Summer brings changes – but are you coping?

We are approaching the season for large numbers of the population, both adults and children, where big life changing events take place.

Ordinarily we take them in our stride but sometimes we can be caught out and not cope as well as we would have expected to.

Many may be facing a change in the rhythm of the education system with a move to a new school or away heading off to university. Alternatively, there can be house moves, leaving friendship groups and family behind, relationship breakdowns, bereavement and severe business difficulties.

Janette Smeeton, Safeguarding Lead and Clinical Supervisor at Derwent Rural Counselling Service explains.

Most people embrace change as an exciting and challenging prospect, but for some, those alterations can feel like a huge pressure bringing abnormal and excessive negative reactions.

Often called Adjustment Disorder, it can occur whenever life changes for us – whenever we find that our usual routine or habits, change – even if it is an expected change.

The reaction can be more severe than would normally be expected and may result in significant impairment in day to day tasks, social, occupational, or academic functioning.

Symptoms can include depressed mood, impaired occupational/social functioning, agitation, palpitations; conduct disturbances for example truancy, vandalism, fighting; withdrawal; anxiety and tension.

You often hear people talking about feeling lost or, as though they have experienced a loss after a significant change has occurred and at times it can feel like depression or anxiety.

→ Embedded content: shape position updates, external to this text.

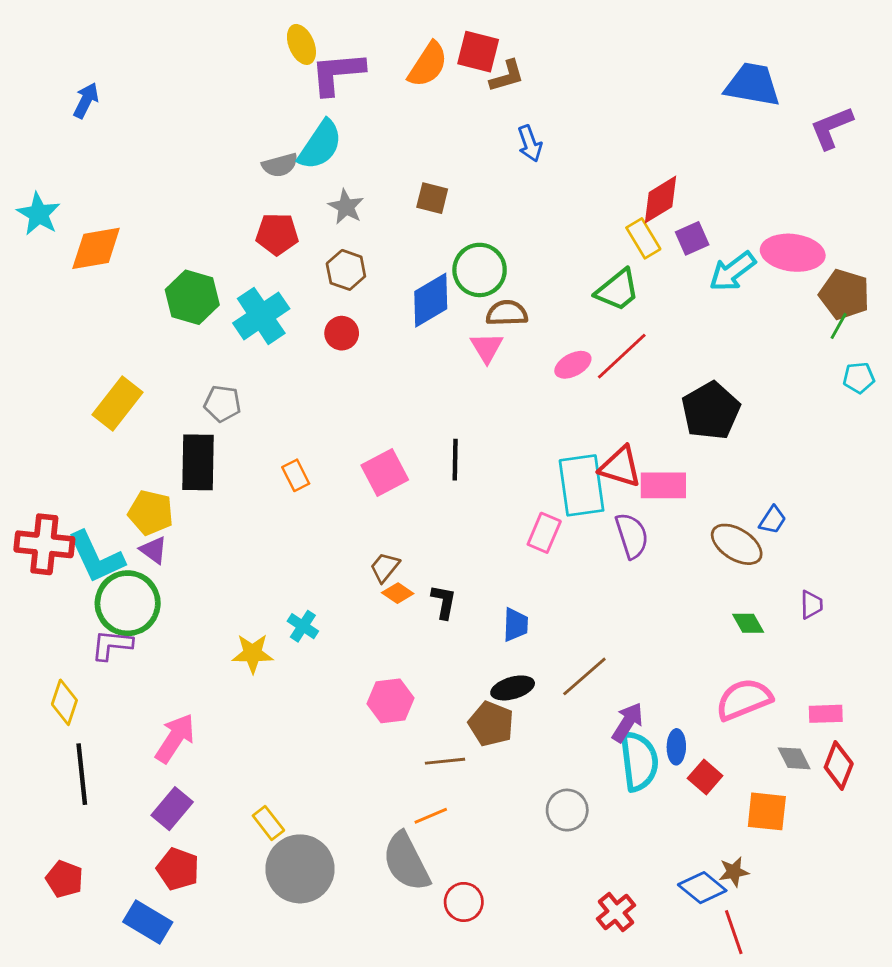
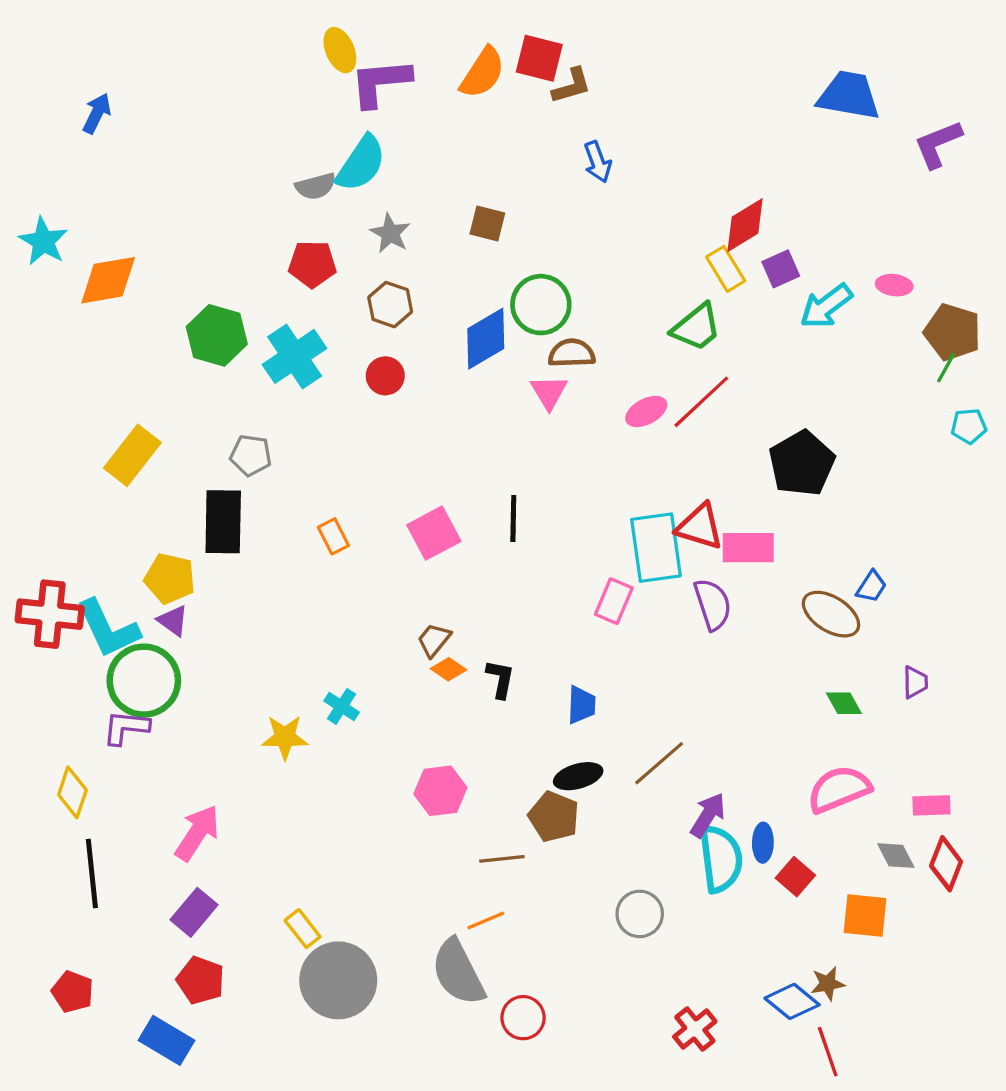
pink ellipse: (793, 253) -> (894, 285), size x0.5

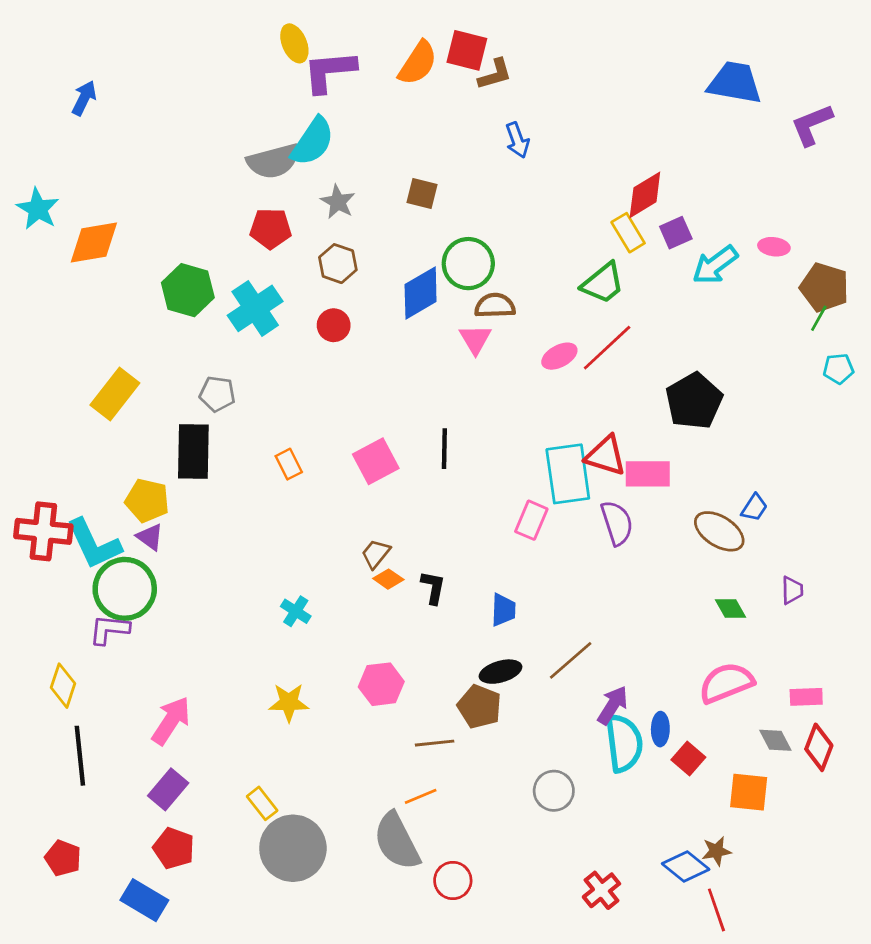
gray semicircle: (316, 186) -> (273, 161), size x1.5
yellow star: (285, 737) -> (289, 702), moved

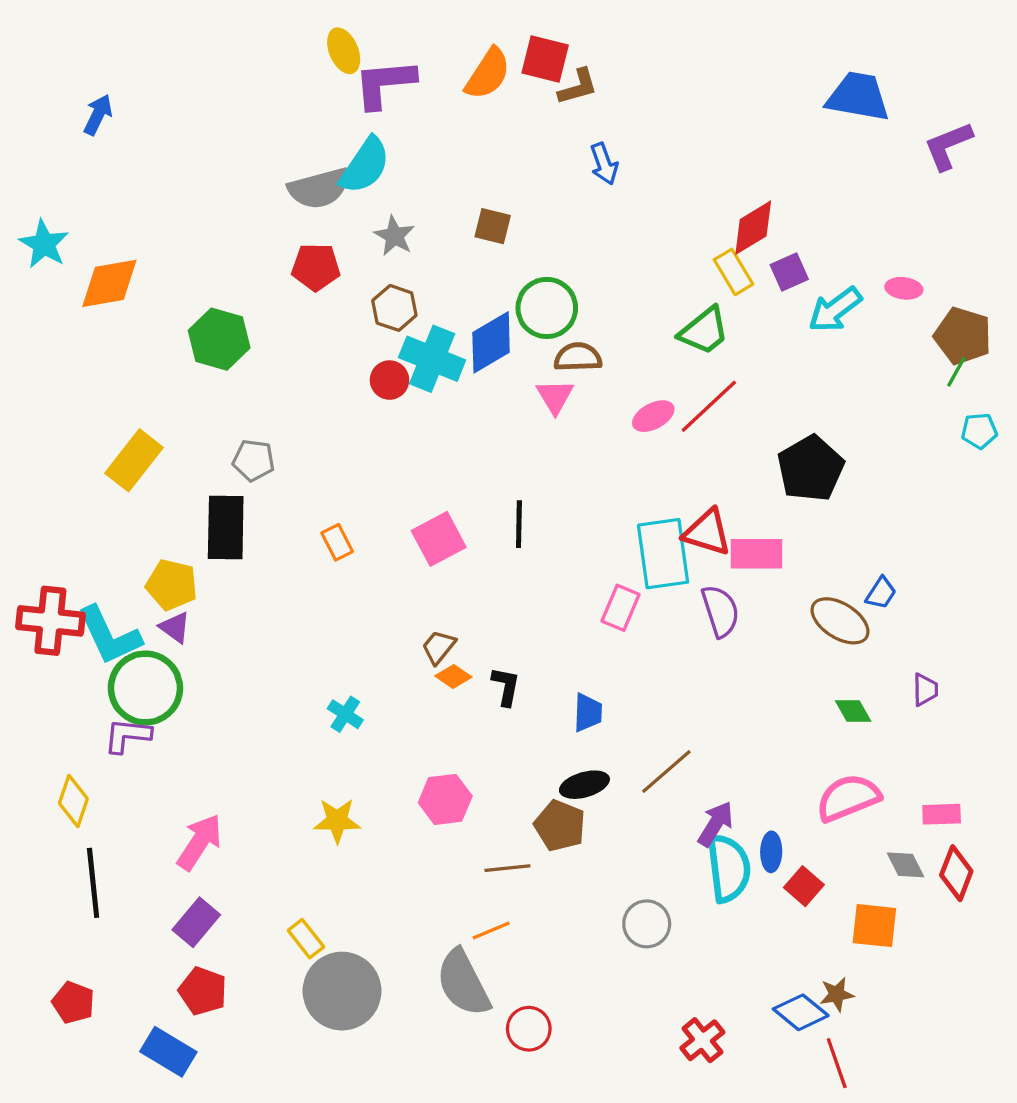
cyan cross: (255, 308) -> (432, 359), moved, turned -34

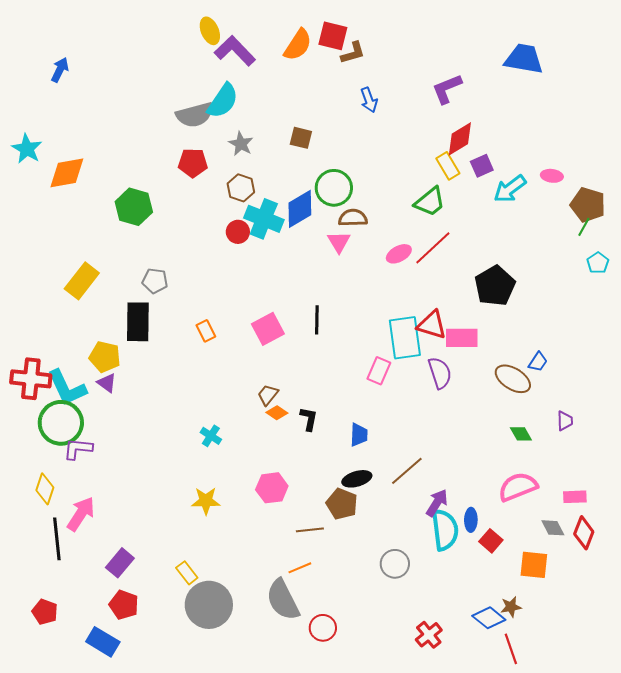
purple L-shape: (385, 84) -> (235, 51), turned 51
purple L-shape: (948, 146) -> (447, 89), moved
cyan pentagon: (979, 431) -> (598, 263), turned -30
green circle: (145, 688) -> (61, 423), moved
pink arrow: (199, 842) -> (81, 514), moved

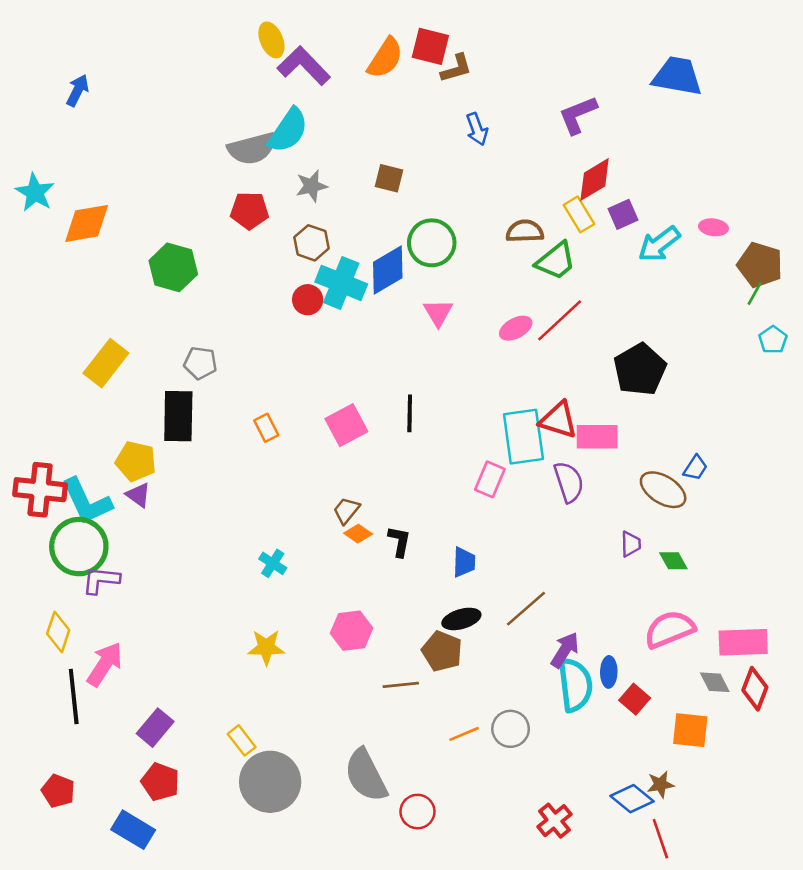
gray star: (241, 144) -> (311, 186), turned 30
brown semicircle: (353, 218) -> (525, 231), moved
purple trapezoid: (565, 421) -> (631, 544), moved
pink rectangle: (575, 497) -> (743, 642), size x1.6
orange line: (300, 568) -> (464, 734), moved

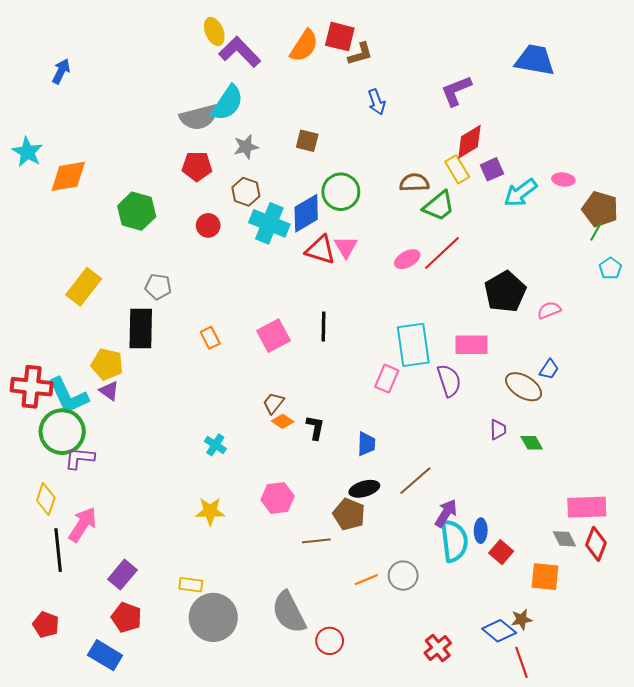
red circle: (308, 300) -> (208, 225), moved
red triangle: (558, 420) -> (320, 250), moved
pink semicircle: (670, 629) -> (549, 310), moved, size x0.6
yellow rectangle: (242, 740) -> (191, 585), turned -45

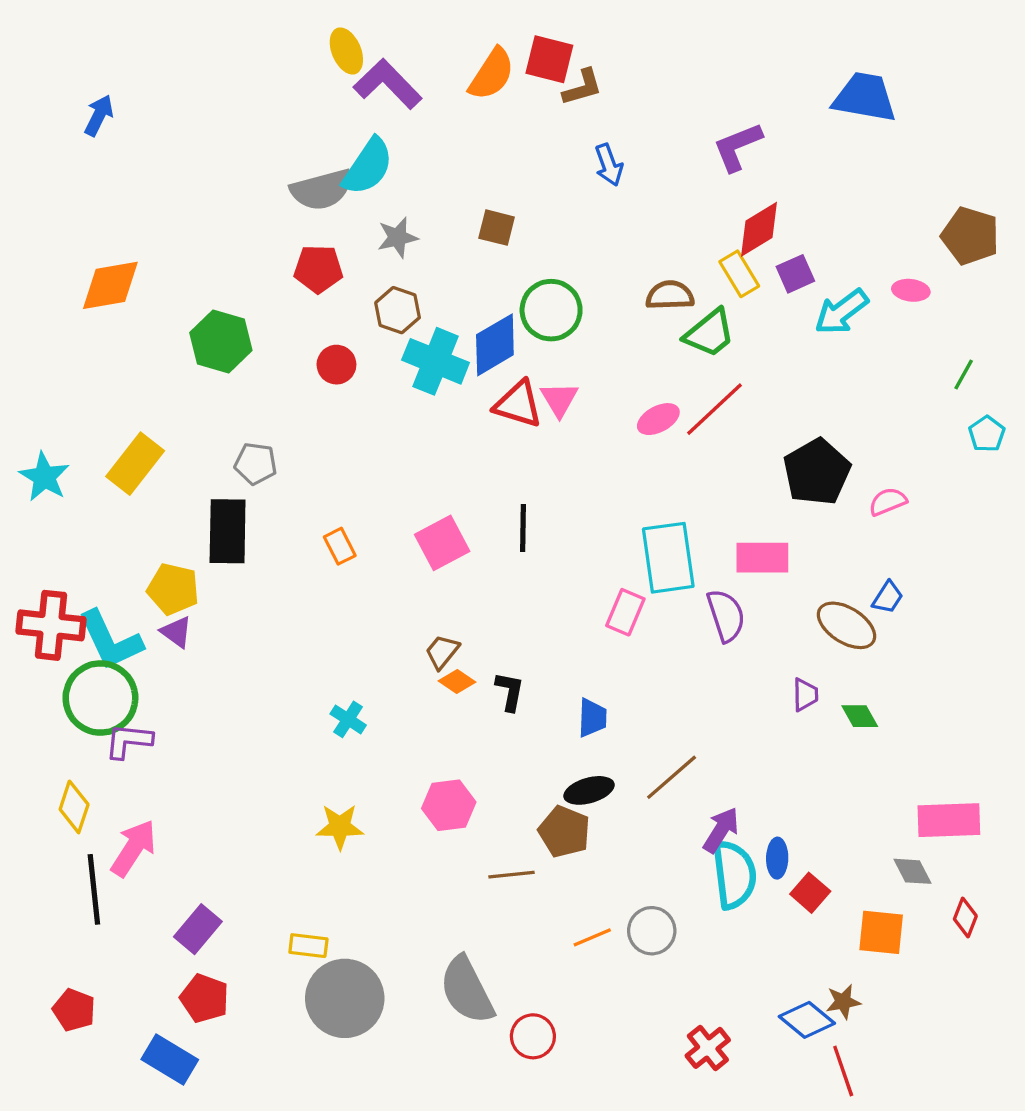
cyan star: (27, 152) -> (44, 477), moved
brown pentagon: (600, 209) -> (970, 236), moved
red diamond: (596, 544) -> (965, 918), moved, size x0.7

Usually, it passes all by itself within a couple of months and people make the adjustment. However, for some it starts to become problematic. If it lasts for more than three to six months it can often be helpful to talk to a therapist.

Adjustment disorders are associated with high risk of suicide and suicidal behaviour, substance abuse, and interference with the treatment of other medical disorders. Untreated it may progress to become a more severe mental health condition such as a major depressive disorder.

The primary goal of treatment is to relieve symptoms and help the person achieve a level of functioning comparable to that before the stressful event took place.

Recommended treatments include psychotherapy, family therapy, behaviour therapy and self-help groups which concentrate on social support networks, coping and problem-solving skills, also diet, relaxation techniques and sleep patterns.

In therapy, we encourage clients to explore the role of stress for them as an individual, positive ways to deal with stress and avoiding ongoing stressors, placing stressors into perspective in life and viewing stressors as a chance for positive change or improvement.

With help, most people recover without any remaining symptoms if they do not have a previous history of mental illness and have access to stable social support.